Let’s keep going with the example above. Suppose you created a linear autoencoder model that had a larger hidden layer than your dataset:

net = theanets.Autoencoder((4, (8, 'linear'), (4, 'tied')))

Then, at least in theory, you risk learning an uninteresting “identity” model such that some hidden units are never used, and the ones that are have weights equal to the identity matrix. To prevent this from happening, you can impose a sparsity penalty when you train your model:

exp = theanets.Experiment(net)
exp.train(my_dataset, hidden_l1=0.001)

But then you might run into a situation where the sparsity penalty drives some of the hidden units in the model to zero, to “save” loss during training. Zero-valued features are probably not so interesting, so we can introduce another penalty to prevent feature weights from going to zero:

class RICA(theanets.Autoencoder):
    def loss(self, **kwargs):
        loss = super(RICA, self).loss(**kwargs)
        w = kwargs.get('weight_inverse', 0)
        if w > 0:
            loss += w * sum((1 / (p * p).sum(axis=0)).sum()
                            for l in self.layers for p in l.params
                            if p.ndim == 2)
        return loss

exp = theanets.Experiment(RICA, (4, (8, 'linear'), (4, 'tied')))
exp.train(my_dataset, hidden_l1=0.001, weight_inverse=0.001)

This code adds a new regularizer that penalizes the inverse of the squared length of each of the weights in the model’s layers. Here we detect weights by only including parameters with 2 dimensions.
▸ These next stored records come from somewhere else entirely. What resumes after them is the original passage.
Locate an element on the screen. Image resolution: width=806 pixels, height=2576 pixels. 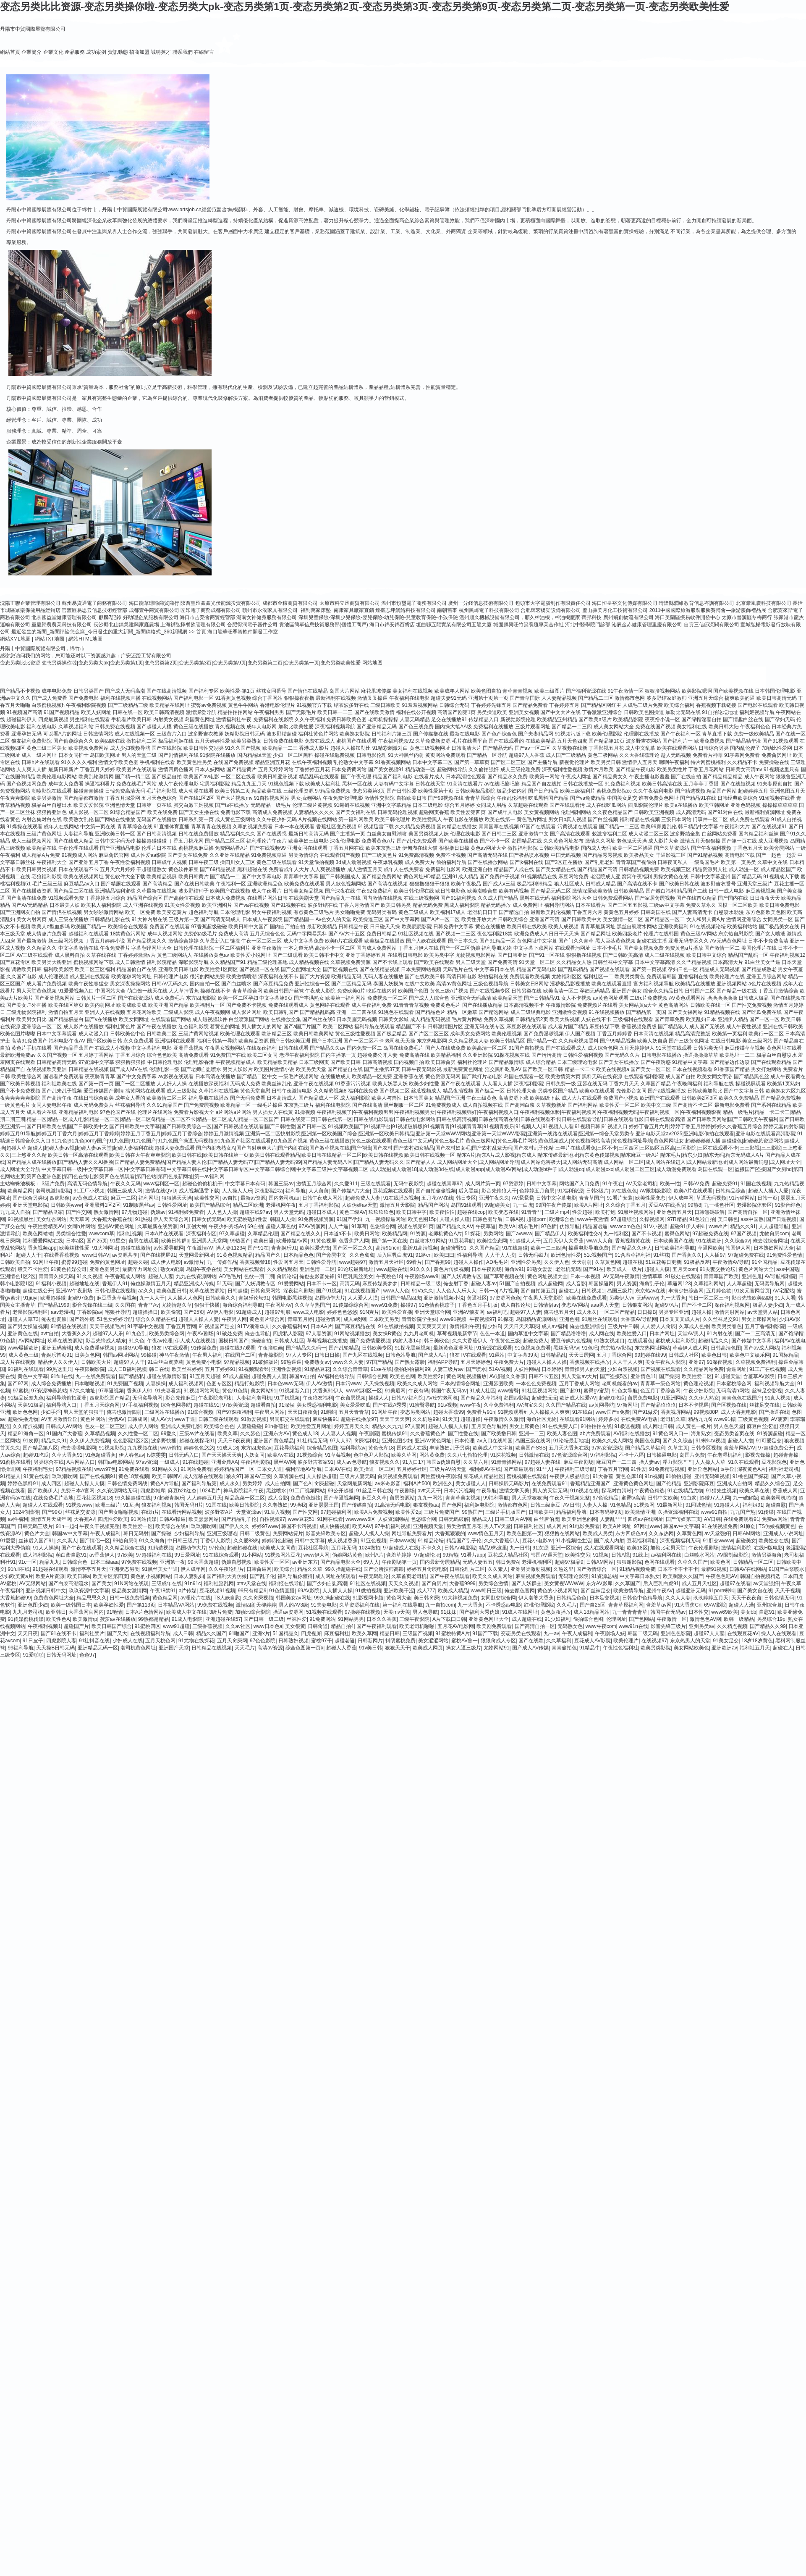 久草资源在线 is located at coordinates (289, 1476).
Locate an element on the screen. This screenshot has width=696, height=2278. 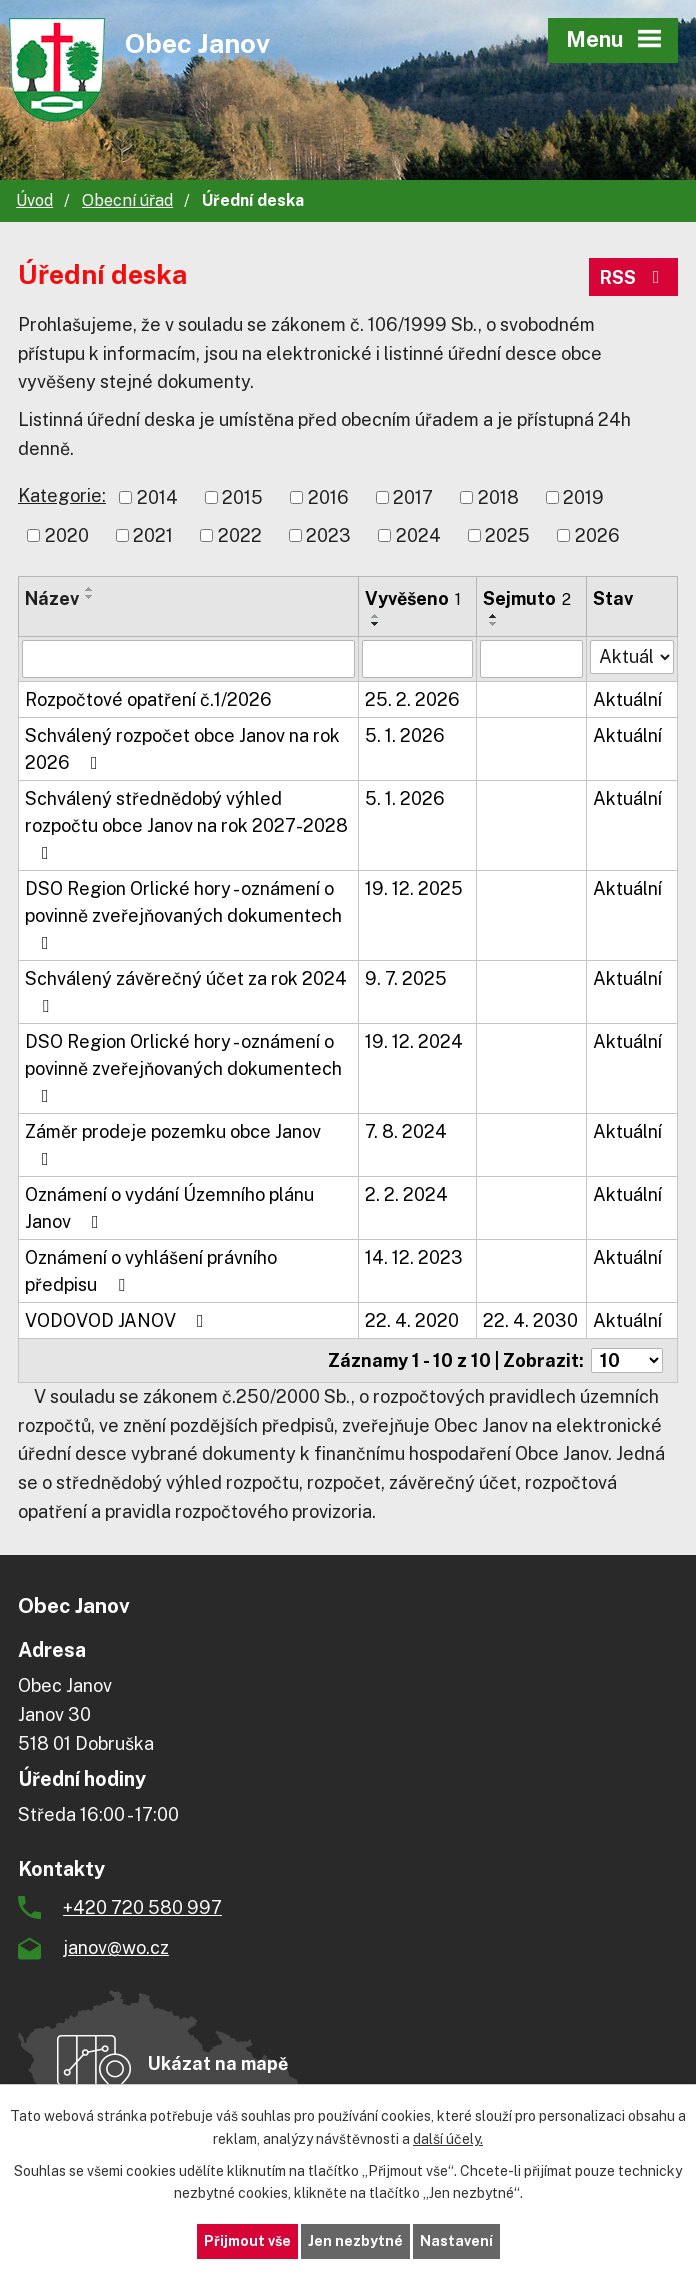 Úvod is located at coordinates (34, 200).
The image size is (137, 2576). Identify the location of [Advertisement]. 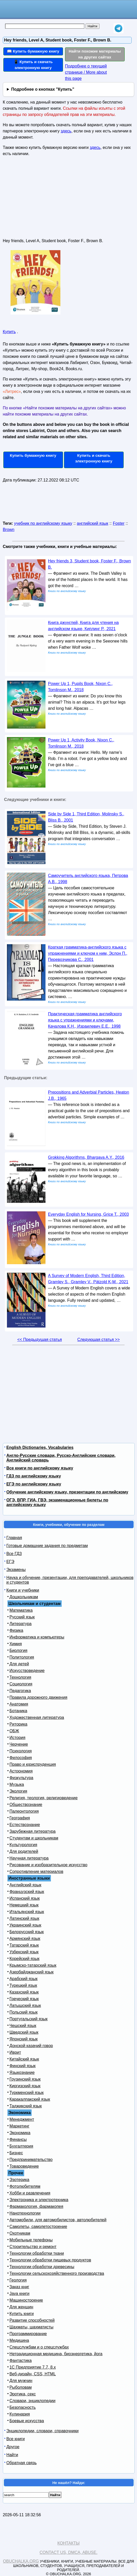 (41, 199). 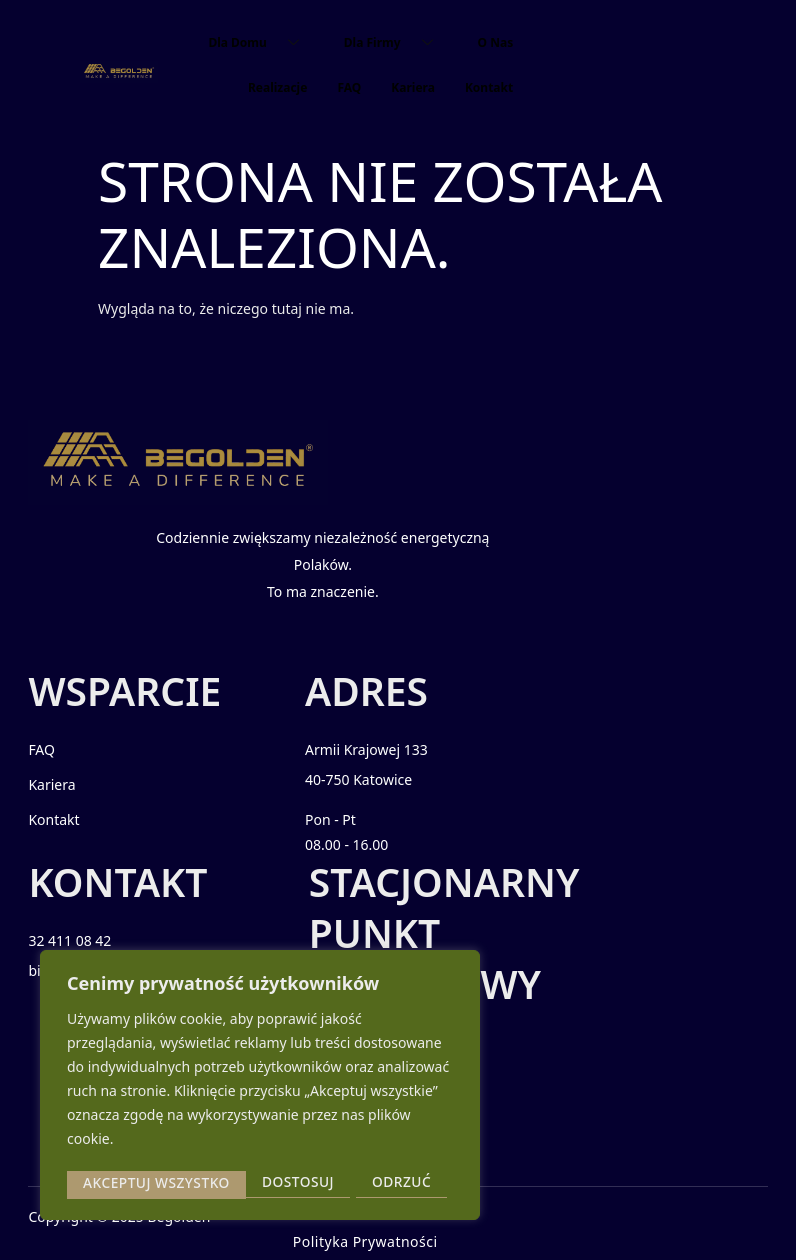 The image size is (796, 1260). Describe the element at coordinates (349, 763) in the screenshot. I see `Armii Krajowej 133` at that location.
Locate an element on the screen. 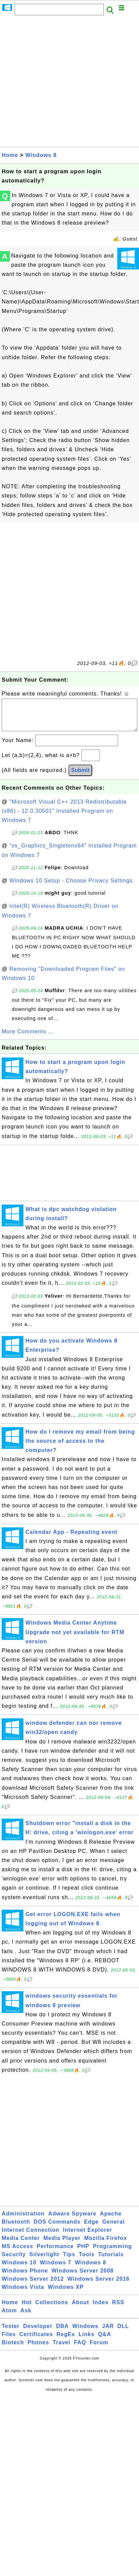 The width and height of the screenshot is (139, 2576). Windows Server 2012 is located at coordinates (33, 2286).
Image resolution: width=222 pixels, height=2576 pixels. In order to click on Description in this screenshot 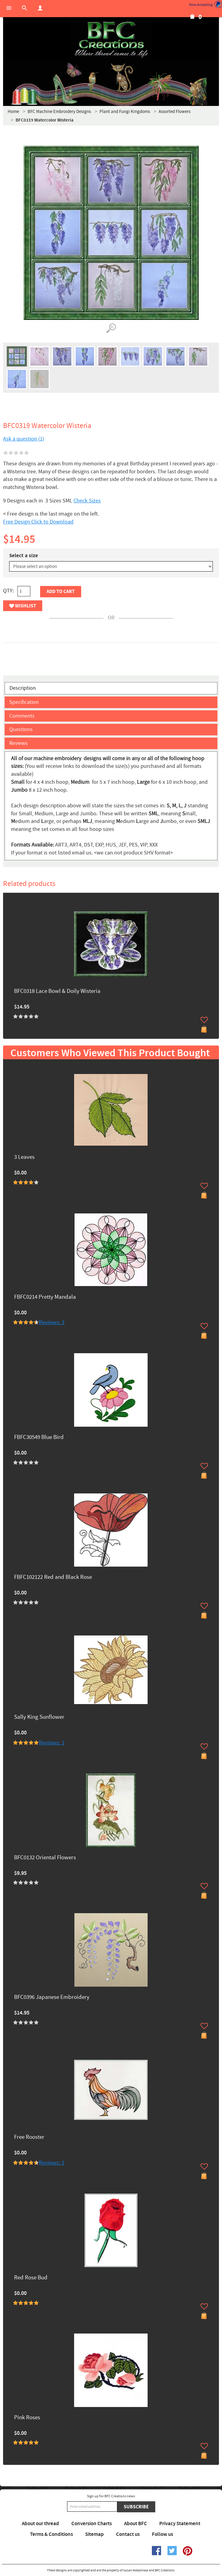 , I will do `click(22, 688)`.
Defining Custom Error Functions

It’s pretty straightforward to create models in theanets that use different error functions from the predefined Classifier (which uses categorical cross-entropy) and Autoencoder and Regressor (which both use mean squared error, MSE).

To define by a model with a new cost function, just create a new Network subclass and override the error method. For example, to create a regression model that uses mean absolute error (MAE) instead of MSE:

class MaeRegressor(theanets.Regressor):
    def error(self, output):
        return abs(output - self.targets).mean()

Your cost function must return a theano expression that reflects the cost for your model.

Creating a Graph

While many types of neural networks are constructed using a single linear “stack” of layers, this does not always need to be the case. Indeed, many of the more exotic model types that perform well in specialized settings make use of connections between multiple inputs and outputs.

In theanets it is easiest to create network architectures that use a single chain of layers. However, it is also possible to create network graphs that have arbitrary, acyclic connections among layers. Creating a nonlinear network graph requires using the inputs keyword argument when creating a layer.

The inputs keyword argument for creating a layer should be a dictionary that maps from the name of a network output to the size of that output. If inputs is not specified for a layer, theanets creates a default dictionary that just uses the output from the previous layer.

Perhaps the simplest example of a non-default inputs dictionary is to create a classifier model that uses outputs from all hidden layers to inform the final output of the layer. Such a “multi-scale” model can be created as follows:

theanets.Classifier((
    784,
    dict(size=100, name='a'),
    dict(size=100, name='b'),
    dict(size=100, name='c'),
    dict(size=10, inputs={'a:out': 100, 'b:out': 100, 'c:out': 100}),
))

Here, each of the hidden layers is assigned an explicit name, so that they will be easy to reference by the last layer. The output layer, a vanilla feedforward layer, combines together the outputs from layers a, b, and c.